Through real-time monitoring and sensor data analytics solutions, the auto parts manufacturer was well-positioned to monitor and track all critical points in real-time. Moreover, the shift towards predictive maintenance radically enhanced their ability to analyze critical components through needs-based maintenance processes.
Quantzig’s sensor data analytics solutions also enable the client to:
- Correlate sensor data obtained from multiple sensors
- Improve decision-making with cross-functional insights
- Minimize downtime and maximize performance
- Reduce manufacturing costs by 18%
Benefits of Sensor Data Analytics
With the proliferation of ubiquitous, embedded sensors and mobile devices, the scalability challenges of sensor data have reached extraordinary proportions. Most of the devices used today are interconnected and IoT enabled. This has enabled greater possibilities for different kinds of distributed data sharing and analytics. As such, it is predictable that in the coming years, machine-generated data will dominate human-generated data by orders of magnitude, and this gap is only likely to increase with time. However, with sensor data analytics businesses will be well equipped to tackle the challenges arising due to data proliferation.

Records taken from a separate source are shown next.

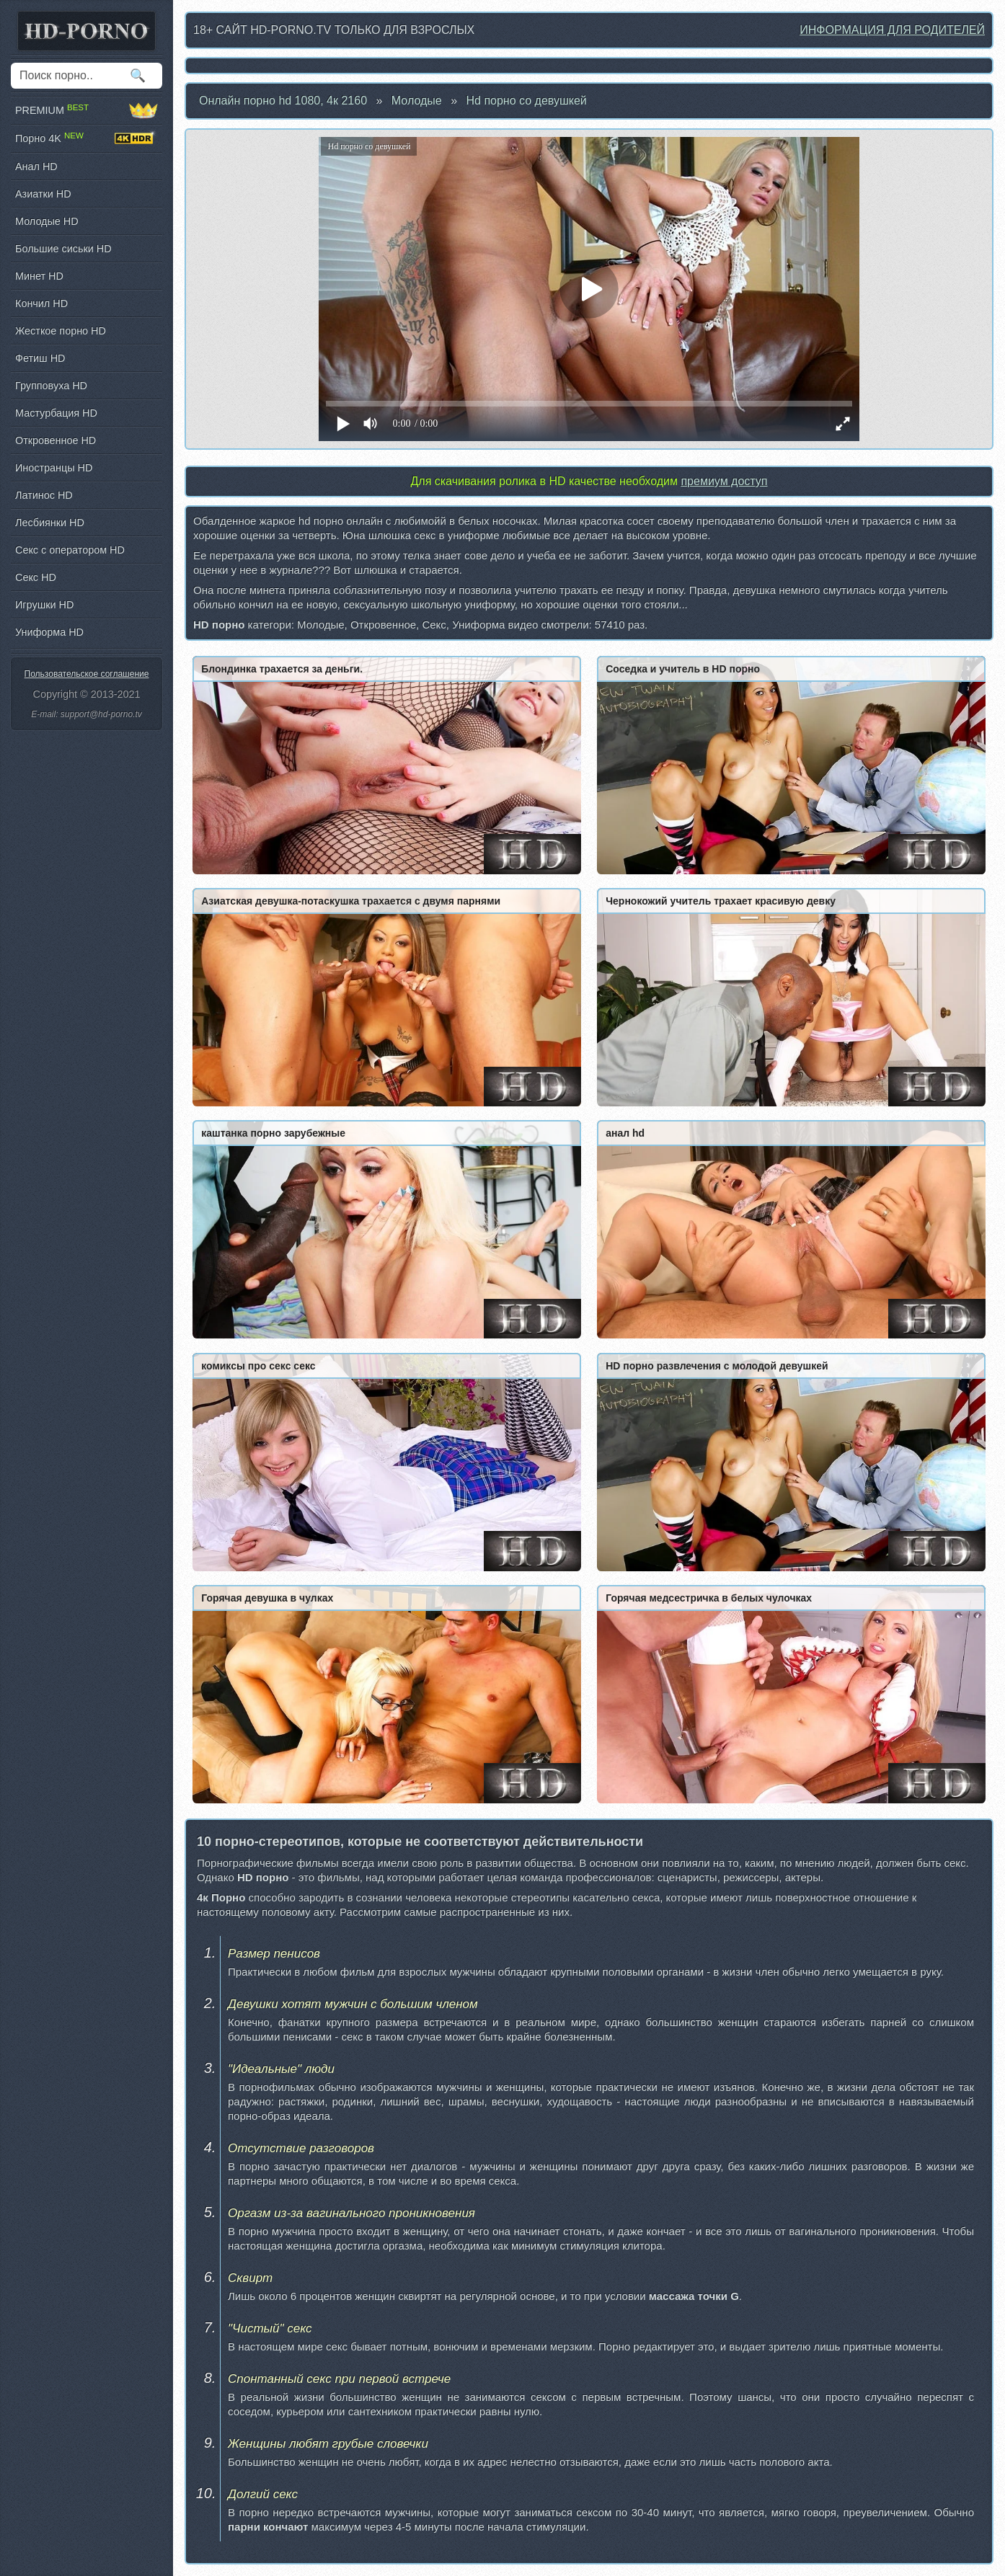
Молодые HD (47, 221)
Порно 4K (86, 138)
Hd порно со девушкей (526, 100)
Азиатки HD (43, 194)
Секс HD (35, 577)
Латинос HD (44, 495)
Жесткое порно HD (60, 331)
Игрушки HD (44, 604)
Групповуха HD (51, 385)
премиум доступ (724, 481)
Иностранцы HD (53, 468)
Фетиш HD (40, 358)
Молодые (416, 100)
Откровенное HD (55, 440)
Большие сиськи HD (63, 248)
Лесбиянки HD (49, 522)
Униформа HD (49, 632)
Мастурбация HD (56, 413)
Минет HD (39, 276)
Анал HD (36, 166)
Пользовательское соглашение (87, 674)
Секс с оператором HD (70, 550)
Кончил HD (41, 303)
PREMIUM (86, 110)
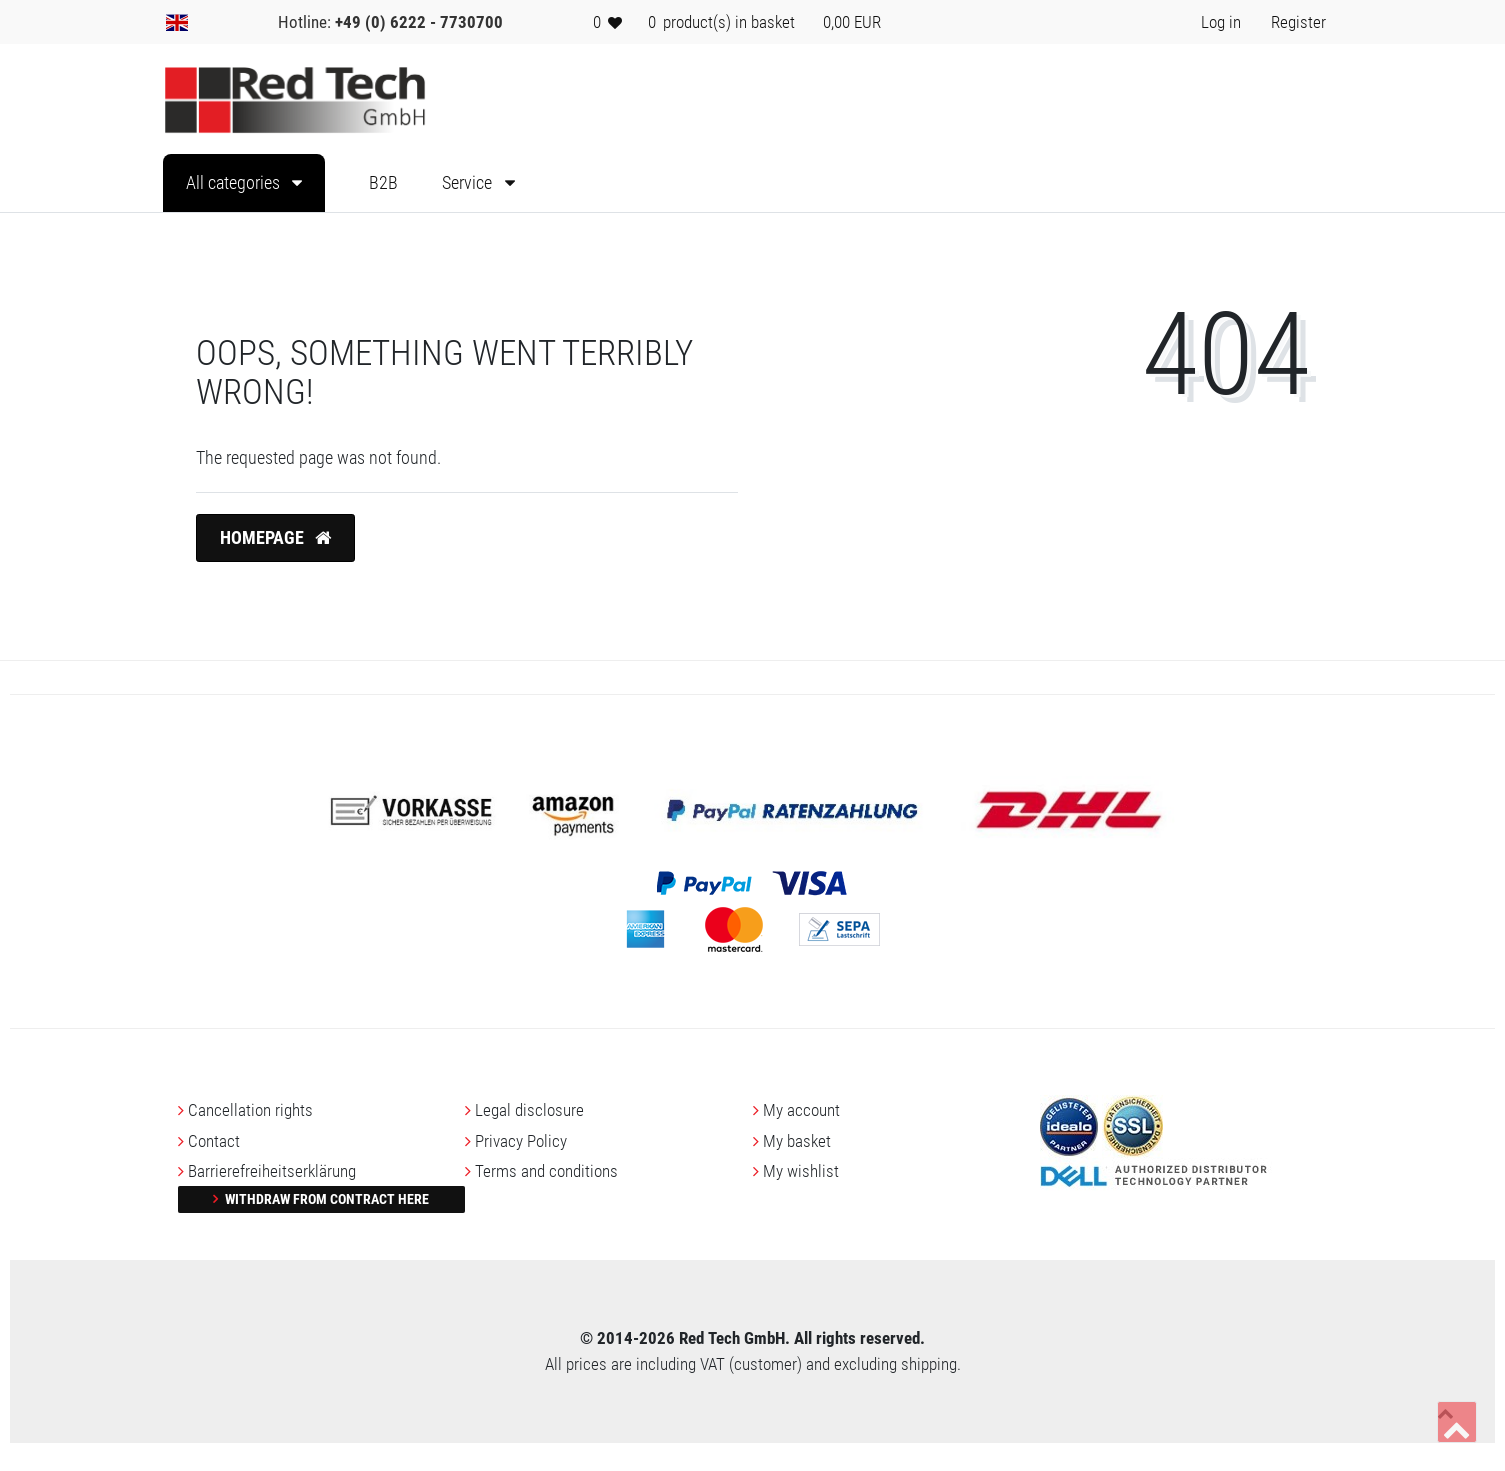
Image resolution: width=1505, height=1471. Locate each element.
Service (469, 183)
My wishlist (801, 1171)
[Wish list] (608, 22)
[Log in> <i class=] (1221, 22)
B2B (383, 183)
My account (801, 1110)
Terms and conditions (546, 1171)
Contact (214, 1141)
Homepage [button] (275, 538)
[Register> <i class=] (1298, 22)
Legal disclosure (529, 1110)
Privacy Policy (521, 1141)
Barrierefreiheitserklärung (272, 1171)
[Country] (177, 22)
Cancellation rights (250, 1110)
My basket (797, 1141)
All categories (235, 183)
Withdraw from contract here (325, 1199)
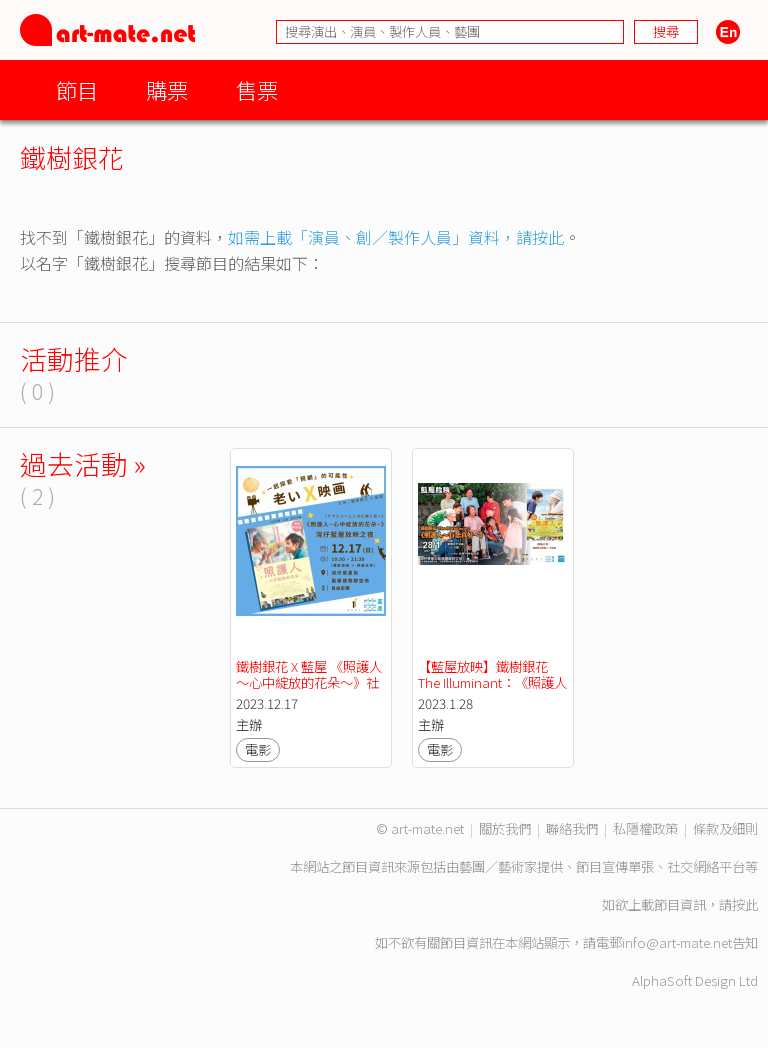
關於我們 (505, 828)
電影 (258, 749)
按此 (745, 904)
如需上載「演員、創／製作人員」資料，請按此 (396, 237)
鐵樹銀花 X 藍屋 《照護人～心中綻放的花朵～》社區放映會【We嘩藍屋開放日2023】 (310, 690)
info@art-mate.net (677, 942)
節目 (77, 89)
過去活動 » (83, 463)
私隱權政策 (645, 828)
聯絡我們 (572, 828)
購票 (167, 89)
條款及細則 (725, 828)
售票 (257, 89)
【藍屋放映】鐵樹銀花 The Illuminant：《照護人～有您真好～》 (492, 682)
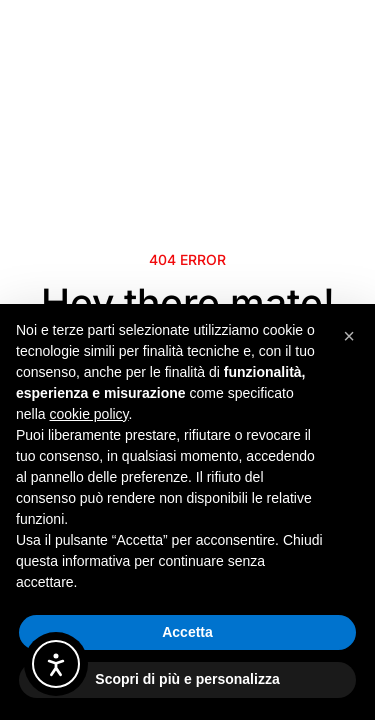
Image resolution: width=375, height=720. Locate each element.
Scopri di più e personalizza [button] (187, 679)
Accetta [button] (187, 632)
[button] (349, 336)
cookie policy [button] (88, 414)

Our sensor data analytics solutions integrate technology and smart analytics models to helps businesses looking to transform themselves into analytics-driven establishments. Having helped leading players from across industries our analytics experts can help you leverage cognitive technologies to collect, analyze and visualize real-time and historical machine data from disparate sources such as- operational technology, connected devices, and products. This, in turn, can help manufacturers to improve operations, perform predictive maintenance, and better manage the uptime and availability of industrial assets.